1. Get a location. The place you choose should be wide, spacious, and comfortable. A lot of equipment will have to be set up here, and you need room for: backdrops, equipment storage, and even people! An indoor place is more suitable than an outdoor one, but if you're planning on taking more outdoor shots, then that's a fine place to set it. However, this may interrupt the process (you'll have all sorts of bothers such as nosy neighbors, etc.). Nothing in the room should be too eye-popping, or that will take away from pictures you take. Bare walls work the best. Comfy, cream colored carpeting make a nice atmosphere. Remember: this place is where you'll be taking photos of people. Use your location to welcome your customers, and let them know that they haven't made a mistake by coming.
2. Get a waiting room (optional). If you're going for a professional approach, you may want to establish a waiting room, where customers can lounge and relax before coming in for their photographs. This room doesn't have to be as spacious as your "photo room". But it must be fairly big. Set up chairs and/or a few couches, so that your customers can have a seat and look around. This room should be colorful, warm and welcoming. Hang some of your past photography work on the walls, for customers to observe and compare. You can also provide magazines for their entertainment. Create a nice atmosphere by exploring wall and carpeting choices. Make your customers feel like guests...you may even want to provide snacks.
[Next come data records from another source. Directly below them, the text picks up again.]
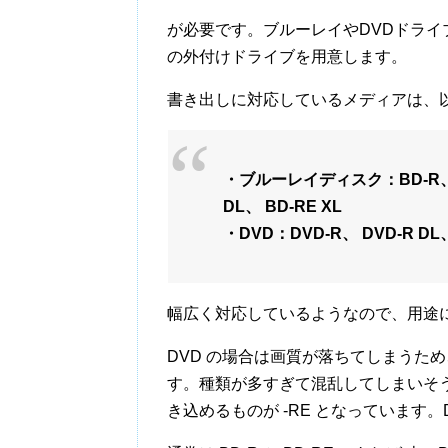
が必要です。ブルーレイやDVDドライ
の外付けドライブを用意します。
書き出しに対応しているメディアは、
・ブルーレイディスク：BD-R、 BD
DL、 BD-RE XL
・DVD：DVD-R、 DVD-R DL
幅広く対応しているようなので、用途
DVD の場合は画質が落ちてしまうため、
す。種類が多すぎて混乱してしまいそう
き込めるものが -RE となっています。D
3. Get workers and establish the schedule. You can advertise in help wanted sections of your newspaper, to get workers for your photo studio. Specify the experience and style of the people you are looking for, and if possible, set up interviews with the possible choices. Unless you plan on establishing an entire photo studo by yourself, you'll need responsible, dedicated people to assist you. You'll need somewhere between 2-8 people to successfully get your photo studio running. After you have finished this process, and have a good team, you can start making the schedule. When will your photo studio open and close each day? Who will work each day, and for how long? Discuss this with your current workers. As the boss, it is your job to make sure everyone has their hours done, and that they have agreed to come to the studio at the designated times. Now that your schedule is done, you have the basic platform of a photo studio: a place, and a time frame.
4. Get seamless paper backdrops. A good photo studio has a wide selection of backdrops, or backgrounds, for photos. Customers will expect quality designs, landscapes, and solid colors, to compliment their photos. Backdrops should not be sloppy or unprofessional. Have a few backdrops to choose from (solid white, solid black, and maybe a few scenery ones). They should be large enough to take up the whole frame. Use gels on the background lighting to adjust the appearance (a solid white background can appear red with the help of gels).
5. Your customers will appreciate the fact that you want them to look great!Have makeup and accessories on hand. Customers want to look their best in the photographs- after all, they're paying good money for it. Show that you respect this, by supplying makeup for their use. Hire a make-up artist to apply the makeup for them. Provide a medium sized mirror, that can assist them in putting the makeup on. Also, consider providing accessories for the photos such as: hats, jewlery, purses, etc. This can help make the photograph more fun looking, and stylish. Your customers will be pleased with your immense assistance, and strive for their picture to turn out great!
6. Decide on prices. Prices are an important factor to consider when creating a photo studio. A cost that is too high, will show that you are greedy, and will have you losing customers very quickly. However, a cost that is too low, will make your profits skimpy. Look at the prices of your area. Charge a sitting fee (they usually range from $75 to $300) and also charge for prints. Factor in the wages of your employees, the cost of studio equipment, and your experience.
7. Post the price list so that customers can see it.
8. Name the studio. Every photography studio needs a name to attract customers. The name you give can excel or fail such a business. Discuss the name choice with your fellow colleages and think about your cooperation. What are the strong points? How can you express this in a few words? Give everyone a chance to share their opinions on the matter, before writing each one down. Then file a vote between everyone. However, if you feel that the winning name will not sell your portraits, then bring it up withing the discussion. As the boss, you should be able to voice your opinion on the matter and try to come up with a compromised solution.
9. Advertise the studio. Now that you've established a location, workers, props, and even a cool name, it's time to begin advertising your photography studio. Before beginning the actual advertisement, make a list of all the studio's strong points. Why would a customer want to come to your photography studio? What does it have to offer that the other guys don't? Create a colorful, eye-popping advertisement that lists these strong points. Give contact information (such as the phone number you can contact, to schedule an appointment or get more information). Also, include the address of your location.
10. Run the business. As you get more customers, run your business accordingly. Have fun!